Covid-19 declaration ends on May 11, testing and treatment coverage costs will be passed on to patients

Alexandra Koch/Pixabay

Before the PHE ends, people are encouraged to order free COVID-19 tests from the government and get up to date on vaccinations. COVID-19 healthcare costs, insurance coverage, and benefits set to change dramatically.
by Champaign-Urbana Public Health District

Champaign – On May 11, 2023, the COVID-19 public health emergency (PHE) will officially end, marking a significant milestone in the fight against the pandemic. The declaration of the PHE was initially made on January 31, 2020 to mobilize and coordinate a nationwide response to the COVID-19 outbreak. The state of Illinois followed on March 9, 2020. Since then, Illinois residents could collect additional SNAP benefits, more than 1.4 million children received pandemic EBT (nutrition) support, and Medicaid benefits expanded so residents could access telehealth and additional resources.

Before the PHE ends, people are encouraged to order free COVID-19 tests from the government (four tests per residential address) and get up to date on vaccinations. Individuals can check if they are up to date by visiting https://www.cdc.gov/coronavirus/2019-ncov/vaccines/stay-up-to-date.html and can find where to receive vaccines by visiting vaccines.gov for pharmacy locations or by visiting https://www.c-uphd.org/covid-vaccinations.html. Individuals with healthcare facilities should call their provider’s office for more information or to set up an appointment. Free at-home COVID tests can be ordered at https://special.usps.com/testkits or by calling 1-800-232-0233.

Beginning May 11, coverage for COVID-19 testing will change. The requirement for private insurance companies to cover COVID-19 tests without cost sharing, both over-the-counter (OTC) and laboratory tests, will end and individuals should reach out to their insurance provider for details. The Centers for Disease Control and Prevention (CDC) Increasing Community Access to Testing (ICATT) program will continue no-cost testing for uninsured persons, though there may be a reduction in testing locations after the PHE ends. Individuals can find a no-cost testing location by visiting https://testinglocator.cdc.gov/Search.

From OSF spokesperson Tim Ditman, "The end of the Public Health Emergency declaration means that most waivers enacted during the pandemic which allowed flexibilities in providing and billing for services also end. The main exception is telehealth services for Medicare enrollees. Those waivers have been extended until the end of calendar year 2024, so services and billing for telehealth services for Medicare enrollees will not change. We will be making necessary adjustments in other areas. Find more information at osfhealthcare.org."

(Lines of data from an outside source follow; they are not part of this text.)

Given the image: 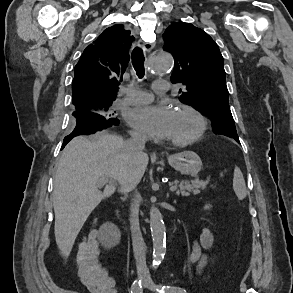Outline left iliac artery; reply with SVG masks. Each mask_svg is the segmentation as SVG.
<instances>
[{
  "instance_id": "1",
  "label": "left iliac artery",
  "mask_w": 293,
  "mask_h": 293,
  "mask_svg": "<svg viewBox=\"0 0 293 293\" xmlns=\"http://www.w3.org/2000/svg\"><path fill=\"white\" fill-rule=\"evenodd\" d=\"M157 291L159 293H186V290L179 287H171V286H165V285H158Z\"/></svg>"
}]
</instances>
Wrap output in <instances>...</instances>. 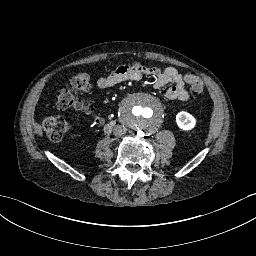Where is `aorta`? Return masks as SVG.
<instances>
[{
  "instance_id": "obj_1",
  "label": "aorta",
  "mask_w": 256,
  "mask_h": 256,
  "mask_svg": "<svg viewBox=\"0 0 256 256\" xmlns=\"http://www.w3.org/2000/svg\"><path fill=\"white\" fill-rule=\"evenodd\" d=\"M124 119L131 129L137 132H148L158 125L161 119V108L154 98L148 95H137L127 102L124 108Z\"/></svg>"
}]
</instances>
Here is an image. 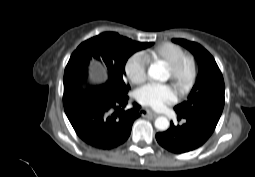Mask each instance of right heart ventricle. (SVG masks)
Instances as JSON below:
<instances>
[{"mask_svg": "<svg viewBox=\"0 0 255 177\" xmlns=\"http://www.w3.org/2000/svg\"><path fill=\"white\" fill-rule=\"evenodd\" d=\"M185 51L183 48L177 44L165 42L162 43L152 50L145 53L147 59H154L156 61H161L164 64H169L183 55Z\"/></svg>", "mask_w": 255, "mask_h": 177, "instance_id": "obj_1", "label": "right heart ventricle"}]
</instances>
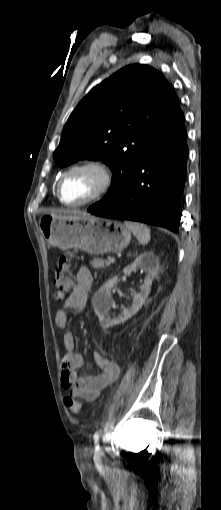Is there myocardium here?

SHIELD Illinois testing at the University of Illinois’ Campus Recreation Center East (CRCE) will close on May 26, with the option to relocate to another location until June 30. Additional information will be provided if announced.

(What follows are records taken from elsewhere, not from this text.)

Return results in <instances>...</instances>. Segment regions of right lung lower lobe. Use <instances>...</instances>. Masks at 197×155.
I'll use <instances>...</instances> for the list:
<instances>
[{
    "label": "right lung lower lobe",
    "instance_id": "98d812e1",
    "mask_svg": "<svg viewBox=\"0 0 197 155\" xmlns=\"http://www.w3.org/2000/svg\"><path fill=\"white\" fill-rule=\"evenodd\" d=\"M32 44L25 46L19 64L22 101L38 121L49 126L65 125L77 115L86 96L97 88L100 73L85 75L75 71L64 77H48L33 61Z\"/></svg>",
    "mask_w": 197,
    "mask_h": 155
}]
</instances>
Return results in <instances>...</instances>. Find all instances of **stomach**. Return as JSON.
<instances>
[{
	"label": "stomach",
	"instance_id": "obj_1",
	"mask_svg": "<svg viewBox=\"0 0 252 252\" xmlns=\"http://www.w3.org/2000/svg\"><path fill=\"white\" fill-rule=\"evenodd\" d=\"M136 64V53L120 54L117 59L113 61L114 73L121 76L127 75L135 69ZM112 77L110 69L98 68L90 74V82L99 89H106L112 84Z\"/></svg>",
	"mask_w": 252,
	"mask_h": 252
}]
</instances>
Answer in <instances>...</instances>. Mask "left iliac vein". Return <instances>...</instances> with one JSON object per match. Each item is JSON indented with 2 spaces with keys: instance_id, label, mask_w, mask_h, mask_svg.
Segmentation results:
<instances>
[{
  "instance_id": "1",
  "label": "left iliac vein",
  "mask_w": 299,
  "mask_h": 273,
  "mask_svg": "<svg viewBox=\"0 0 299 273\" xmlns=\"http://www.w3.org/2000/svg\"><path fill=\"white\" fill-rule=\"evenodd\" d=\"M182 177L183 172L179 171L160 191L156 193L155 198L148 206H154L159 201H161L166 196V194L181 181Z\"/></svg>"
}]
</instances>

Additionally, the CDC has stated there will be reduced reporting of negative laboratory tests for SARS-CoV-2. The change will impact the percent positivity metric used for transmission level reporting. Transmission levels have been used in healthcare settings to determine prevention measures and mitigation strategies. Champaign-Urbana Public Health will continue to report transmission levels for as long as the data is available. The CDC is currently determining how to address healthcare guidance without the use of transmission levels.

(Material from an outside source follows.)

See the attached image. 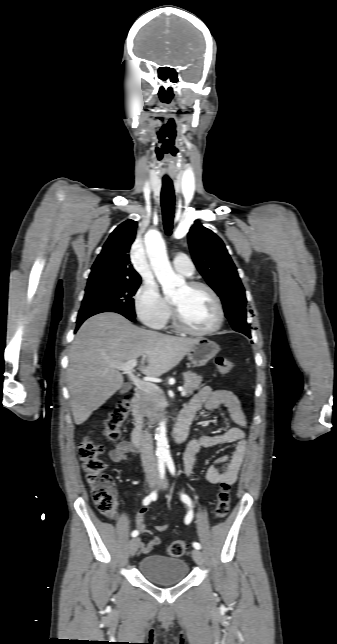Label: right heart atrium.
<instances>
[{"label":"right heart atrium","mask_w":337,"mask_h":644,"mask_svg":"<svg viewBox=\"0 0 337 644\" xmlns=\"http://www.w3.org/2000/svg\"><path fill=\"white\" fill-rule=\"evenodd\" d=\"M135 306L138 317L148 327L160 329L169 319V303L153 281L145 282L139 287L135 296Z\"/></svg>","instance_id":"d8ad5b80"}]
</instances>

The Champaign-Urbana Public Health District would like to remind residents of steps they can take after the PHE ends to protect themselves and the community:

  • Stay up to date with COVID-19 vaccines and boosters. The FDA has recently authorized the bivalent booster for all doses starting at six months of age, as well as a second bivalent booster for individuals aged 65 and older who have had their primary vaccination series and are at least four months out from a previous bivalent booster shot.
  • Immunocompromised individuals may receive a single additional dose of a bivalent COVID-19 vaccine at least two months following a dose of a bivalent vaccine. Additional doses may be administered at the discretion of, and at intervals determined by, their healthcare provider. Those who might qualify should reach out to their medical provider for further discussion.
  • The monovalent Moderna and Pfizer-BioNTech COVID-19 vaccines are no longer authorized for use in the United States.
  • Alternatives to mRNA vaccines (Novavax or Johnson & Johnson’s Janssen) remain available for individuals who cannot or will not receive an mRNA vaccine.
  • If a person tests positive for COVID-19 after May 11, they should not delay treatment. Staying home when sick, frequent hand washing, mask-wearing, and social distancing are still the most effective ways to keep COVID-19 transmission low.
  • Administrator Julie Pryde says, "The public health emergency declaration is ending, but COVID is still out there making people sick and taking lives. Please stay current on vaccinations. If you develop symptoms of COVID, local healthcare providers can test for COVID, influenza, and RSV at the same visit. Determining which virus you have can help get treatment early when it is most effective."